US FDA rejects Eisai/Astex drug for AML indication
This article was originally published in Scrip
Investors obviously had been preparing themselves for a rejection from the US FDA for Eisai's and Astex Pharmaceuticals' nucleoside metabolic inhibitor Dacogen (decitabine) as a treatment for acute myeloid leukaemia (AML) in older adults, with shares of the latter company first falling 3.8% in morning trading on 7 March, before the stock regained its composure, even getting a bump of 2.7%, or 5 cents.
Dacogen already is approved as a treatment for myelodysplastic syndromes (MDS) in the US, an indication it won in May 2006.
The drug's safety profile in the AML population was similar to that of the MDS patients in the Phase III study.
But the firms said the FDA declined to approve the expanded indication in the AML population because the prespecified analysis of the primary endpoint in the DACO-016 study did not demonstrate statistically significant superiority of Dacogen over the control arm of low-dose cytarabine or best supportive care, although the drug showed a 2.7-month improvement in median overall survival, 7.7 months versus 5 months (scripintelligence, 8 February 2012).
The rejection from US regulators for Dacogen in the AML indication hardly came as a surprise, given that Dr Richard Pazdur, director of the FDA's Office of Hematology and Oncology Products, said at an advisory committee meeting last month that for a drug to be approved in the US, "one has to demonstrate clinical benefit."
"It is not just a demonstration for activity. The drug approval process is not a screening process for drug activity," Dr Pazdur told the FDA's Oncologic Drugs Advisory Committee (ODAC) at a 9 February 2012 meeting (scripintelligence, 10 February 2012).
Although the ODAC voted 10-3, with one abstention, against approval, some of the oncologists on the panel said they would nonetheless use Dacogen to treat newly diagnosed AML in patients 65 years or older who are not candidates for induction chemotherapy.

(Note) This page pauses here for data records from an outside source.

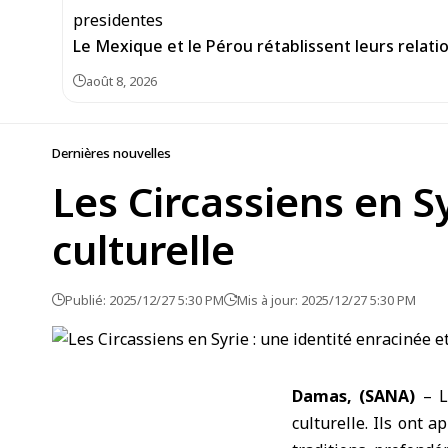
Le Mexique et le Pérou rétablissent leurs relat
août 8, 2026
Dernières nouvelles
Les Circassiens en Sy
culturelle
Publié: 2025/12/27 5:30 PM
Mis à jour: 2025/12/27 5:30 PM
Damas, (SANA)
– Le
culturelle. Ils ont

Treatment options for elderly patient with AML, a rapidly progressive disease, with a median survival ranging from 3.9 months for patients 65 to 74 years of age to 1.4 months for patients 85 or older, are limited.
Elderly patients with AML are often either not candidates for or choose not to receive standard induction chemotherapy.
There currently are no approved therapies for AML patients who do not receive standard induction chemotherapy.
Astex noted that a separate marketing authorization application (MAA) for Dacogen as a treatment for AML was submitted to the European Medicines Agency in May 2011 by the Dublin, California-based biotech's partner Janssen, a Johnson & Johnson subsidiary.
The EMA is expected to issue a decision on the MAA later this year, Astex said.